## [What is expected]
Among the entries below, retype exactly the lines starting with the one with "علاوه بر این،" and going on through the one with "Odbojkarji Fužinarja so", but not the pictures.

+++ Source material +++

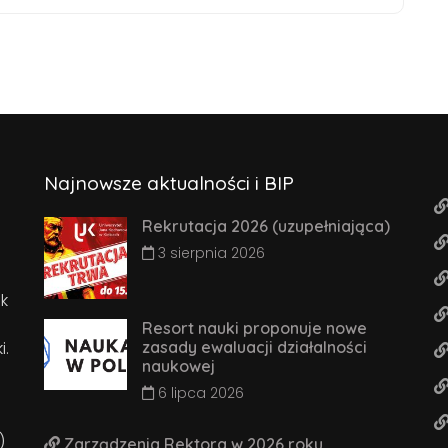
Najnowsze aktualności i BIP
Rekrutacja 2026 (uzupełniająca)
3 sierpnia 2026
k
Resort nauki proponuje nowe
i.
zasady ewaluacji działalności
naukowej
6 lipca 2026
)
Zarządzenia Rektora w 2026 roku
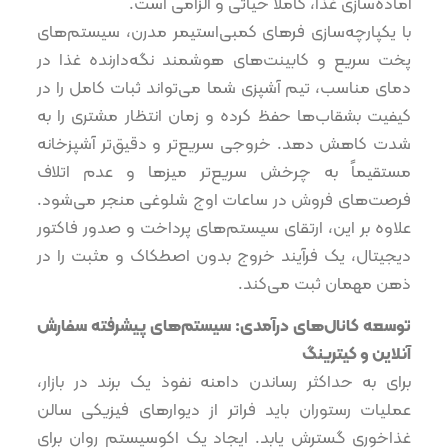
آماده‌سازی غذا، کاملاً حیاتی و الزامی است.
با یکپارچه‌سازی فرهای کمبی‌استیمر مدرن، سیستم‌های
پخت سریع و کابینت‌های هوشمند نگه‌دارنده غذا در
دمای مناسب، تیم آشپزی شما می‌تواند ثبات کامل را در
کیفیت بشقاب‌ها حفظ کرده و زمان انتظار مشتری را به
شدت کاهش دهد. خروجی سریع‌تر و دقیق‌تر آشپزخانه
مستقیماً به چرخش سریع‌تر میزها و عدم اتلاف
فرصت‌های فروش در ساعات اوج شلوغی منجر می‌شود.
علاوه بر این، ارتقای سیستم‌های پرداخت و صدور فاکتور
دیجیتال، یک فرآیند خروج بدون اصطکاک و مثبت را در
ذهن مهمان ثبت می‌کند.
⁠توسعه کانال‌های درآمدی: سیستم‌های پیشرفته سفارش
آنلاین و کیترینگ
برای به حداکثر رساندن دامنه نفوذ یک برند در بازار،
عملیات رستوران باید فراتر از دیوارهای فیزیکی سالن
غذاخوری گسترش یابد. ایجاد یک اکوسیستم روان برای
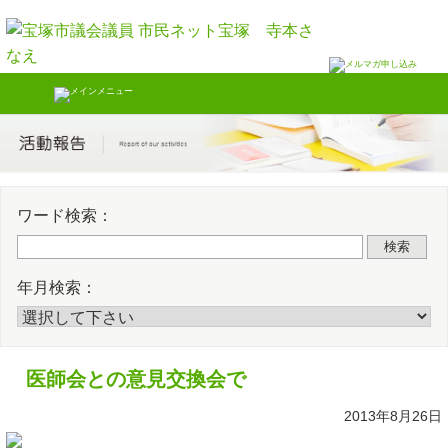
Skip
Twitter
Faceb
to
content
ワード検索：
検索
年月検索：
医師会との意見交換会で
2013年8月26日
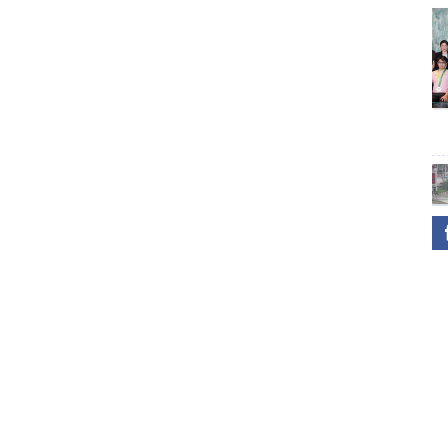
хөө төлөвлөж байна, таны санал?
уж цай, кофе уух
чих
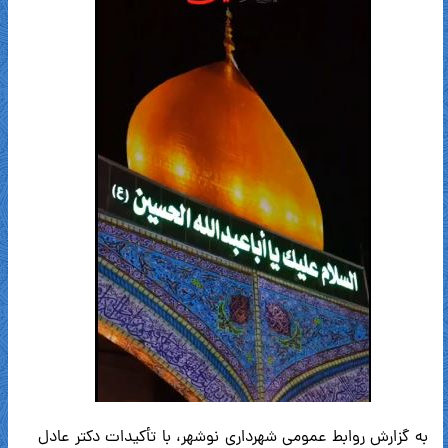
به گزارش روابط عمومی شهرداری نوشهر، با تأکیدات دکتر عادل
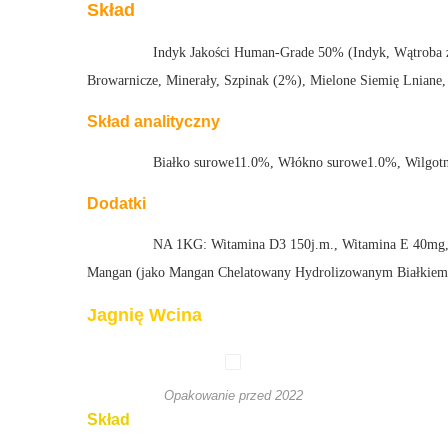
Skład
Indyk Jakości Human-Grade 50% (Indyk, Wątroba z
Browarnicze, Minerały, Szpinak (2%), Mielone Siemię Lniane
Skład analityczny
Białko surowe11.0%, Włókno surowe1.0%, Wilgot
Dodatki
NA 1KG: Witamina D3 150j.m., Witamina E 40mg,
Mangan (jako Mangan Chelatowany Hydrolizowanym Białkiem)
Jagnię Wcina
Opakowanie przed 2022
Skład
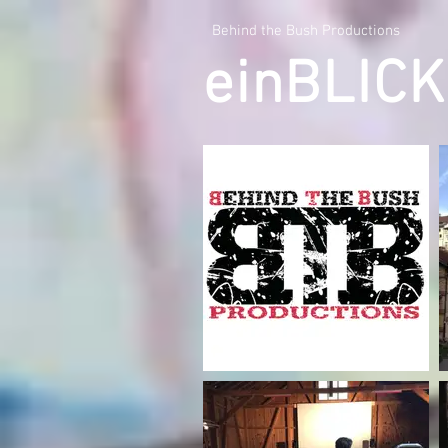
Behind the Bush Productions
einBLICK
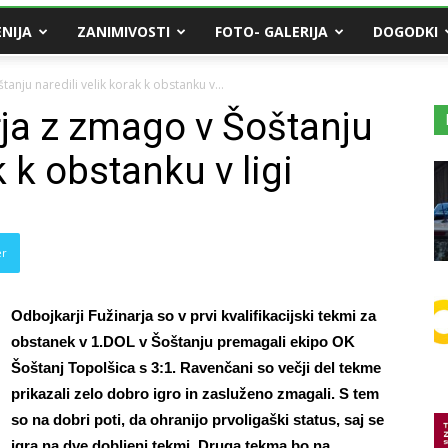
NIJA
ZANIMIVOSTI
FOTO- GALERIJA
DOGODKI
anju naredili velik korak k obstanku v...
rja z zmago v Šoštanju
k k obstanku v ligi
er
Odbojkarji Fužinarja so v prvi kvalifikacijski tekmi za
obstanek v 1.DOL v Šoštanju premagali ekipo OK
Šoštanj Topolšica s 3:1. Ravenčani so večji del tekme
prikazali zelo dobro igro in zasluženo zmagali. S tem
so na dobri poti, da ohranijo prvoligaški status, saj se
igra na dve dobljeni tekmi. Druga tekma bo na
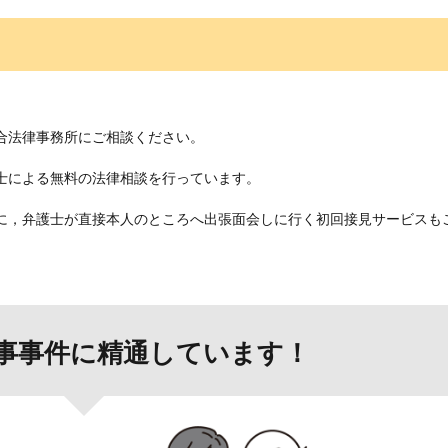
合法律事務所にご相談ください。
士による無料の法律相談を行っています。
に，弁護士が直接本人のところへ出張面会しに行く初回接見サービスも
事事件に精通しています！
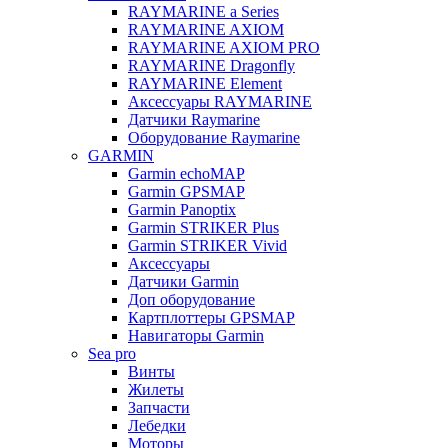
RAYMARINE a Series
RAYMARINE AXIOM
RAYMARINE AXIOM PRO
RAYMARINE Dragonfly
RAYMARINE Element
Аксессуары RAYMARINE
Датчики Raymarine
Оборудование Raymarine
GARMIN
Garmin echoMAP
Garmin GPSMAP
Garmin Panoptix
Garmin STRIKER Plus
Garmin STRIKER Vivid
Аксессуары
Датчики Garmin
Доп оборудование
Картплоттеры GPSMAP
Навигаторы Garmin
Sea pro
Винты
Жилеты
Запчасти
Лебедки
Моторы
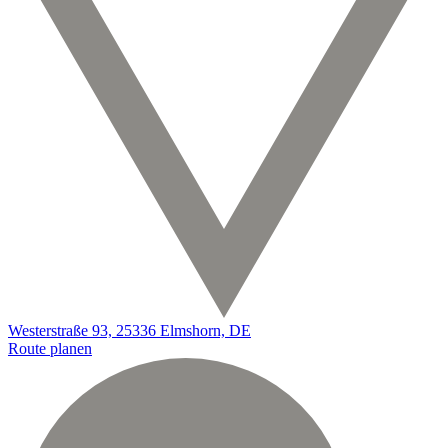
Westerstraße 93, 25336 Elmshorn, DE
Route planen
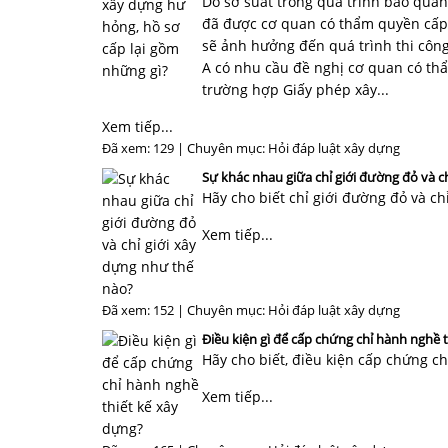
Do sơ suất trong quá trình bảo quản
đã được cơ quan có thẩm quyền cấp. 
sẽ ảnh hưởng đến quá trình thi công
A có nhu cầu đề nghị cơ quan có thẩ
trường hợp Giấy phép xây...
Xem tiếp...
Đã xem: 129 | Chuyên mục:
Hỏi đáp luật xây dựng
Sự khác nhau giữa chỉ giới đường đỏ và c
Hãy cho biết chỉ giới đường đỏ và ch
Xem tiếp...
Đã xem: 152 | Chuyên mục:
Hỏi đáp luật xây dựng
Điều kiện gì để cấp chứng chỉ hành nghề 
Hãy cho biết, điều kiện cấp chứng ch
Xem tiếp...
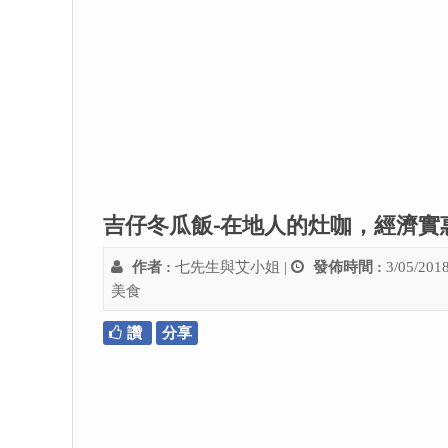
吉仔冬瓜飯-在地人的灶咖，經濟實
作者 :
七先生與艾小姐
|
發佈時間 :
3/05/201
美食
讚
分享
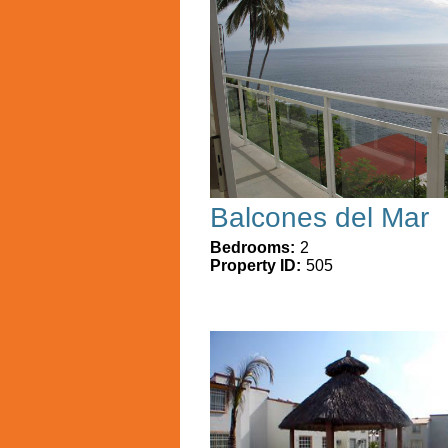
Balcones del Mar
Bedrooms:
2
Property ID:
505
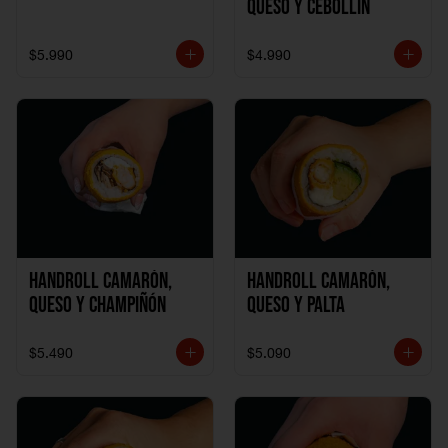
Queso y Cebollín
$5.990
$4.990
Handroll Camarón,
Handroll Camarón,
Queso y Champiñón
Queso y Palta
$5.490
$5.090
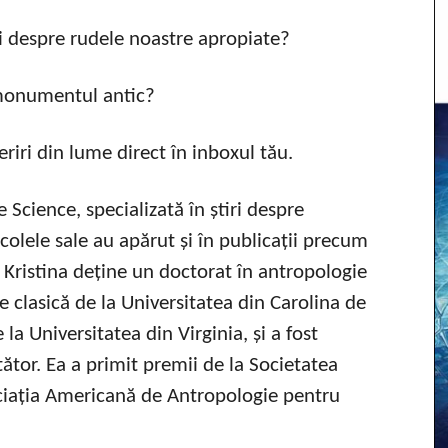
i despre rudele noastre apropiate?
monumentul antic?
iri din lume direct în inboxul tău.
e Science, specializată în știri despre
colele sale au apărut și în publicații precum
 Kristina deține un doctorat în antropologie
e clasică de la Universitatea din Carolina de
 la Universitatea din Virginia, și a fost
tător. Ea a primit premii de la Societatea
ciația Americană de Antropologie pentru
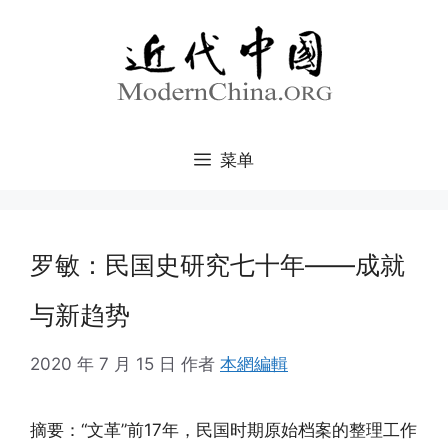
跳
至
内
容
菜单
罗敏：民国史研究七十年——成就
与新趋势
2020 年 7 月 15 日
作者
本網編輯
摘要：“文革”前17年，民国时期原始档案的整理工作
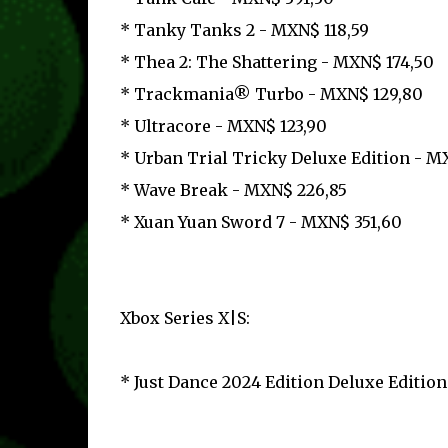
* Tanky Tanks 2 - MXN$ 118,59
* Thea 2: The Shattering - MXN$ 174,50
* Trackmania® Turbo - MXN$ 129,80
* Ultracore - MXN$ 123,90
* Urban Trial Tricky Deluxe Edition - M
* Wave Break - MXN$ 226,85
* Xuan Yuan Sword 7 - MXN$ 351,60
Xbox Series X|S:
* Just Dance 2024 Edition Deluxe Editio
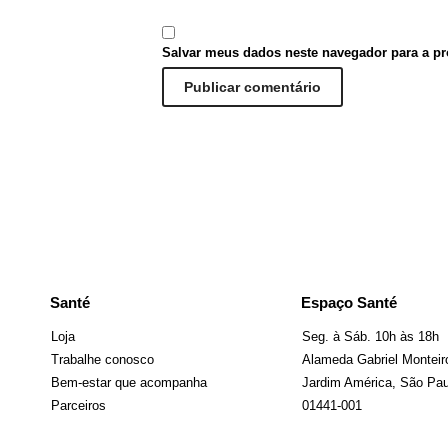
Salvar meus dados neste navegador para a pr
Santé
Espaço Santé
Loja
Seg. à Sáb. 10h às 18h
Trabalhe conosco
Alameda Gabriel Monteiro
Bem-estar que acompanha
Jardim América, São Paul
Parceiros
01441-001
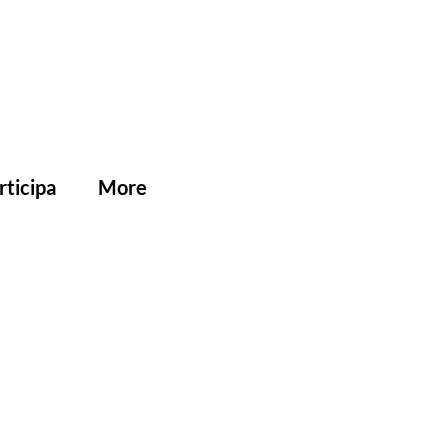
rticipa
More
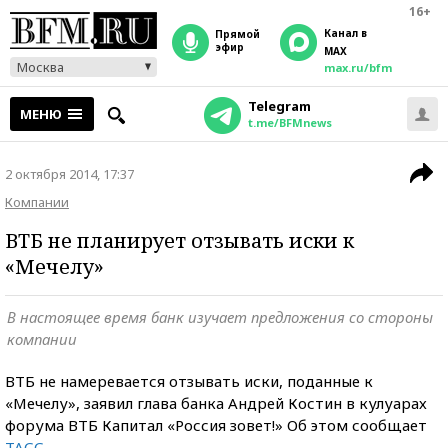
16+
Канал в
прямой
эфир
MAX
Москва
max.ru/bfm
Telegram
МЕНЮ
t.me/BFMnews
2 октября 2014, 17:37
Компании
ВТБ не планирует отзывать иски к
«Мечелу»
В настоящее время банк изучает предложения со стороны
компании
ВТБ не намеревается отзывать иски, поданные к
«Мечелу», заявил глава банка Андрей Костин в кулуарах
форума ВТБ Капитал «Россия зовет!» Об этом сообщает
ТАСС
.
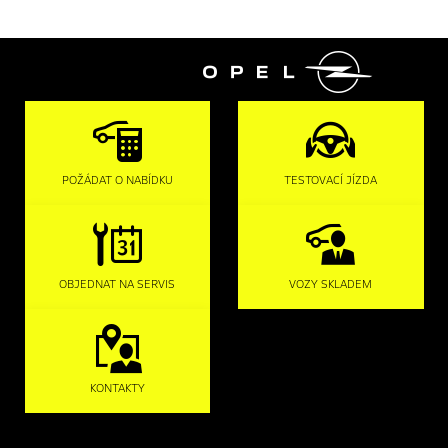

POŽÁDAT O NABÍDKU
TESTOVACÍ JÍZDA
OBJEDNAT NA SERVIS
VOZY SKLADEM
KONTAKTY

+++

## [Answer area]
علاوه بر این، ارتقای سیستم‌های پرداخت و صدور فاکتور
دیجیتال، یک فرآیند خروج بدون اصطکاک و مثبت را در
ذهن مهمان ثبت می‌کند.
⁠توسعه کانال‌های درآمدی: سیستم‌های پیشرفته سفارش
آنلاین و کیترینگ
برای به حداکثر رساندن دامنه نفوذ یک برند در بازار،
عملیات رستوران باید فراتر از دیوارهای فیزیکی سالن
غذاخوری گسترش یابد. ایجاد یک اکوسیستم روان برای
Skip
Twitter
Faceb
to
content
ワード検索：
検索
年月検索：
医師会との意見交換会で
2013年8月26日
хөө төлөвлөж байна, таны санал?
уж цай, кофе уух
чих
به گزارش روابط عمومی شهرداری نوشهر، با تأکیدات دکتر عادل
Skład
Indyk Jakości Human-Grade 50% (Indyk, Wątroba z
Browarnicze, Minerały, Szpinak (2%), Mielone Siemię Lniane
Skład analityczny
Białko surowe11.0%, Włókno surowe1.0%, Wilgot
Dodatki
NA 1KG: Witamina D3 150j.m., Witamina E 40mg,
Mangan (jako Mangan Chelatowany Hydrolizowanym Białkiem)
Jagnię Wcina
Opakowanie przed 2022
Skład
Behind the Bush Productions
einBLICK
NIJA
ZANIMIVOSTI
FOTO- GALERIJA
DOGODKI
anju naredili velik korak k obstanku v...
rja z zmago v Šoštanju
k k obstanku v ligi
er
Odbojkarji Fužinarja so v prvi kvalifikacijski tekmi za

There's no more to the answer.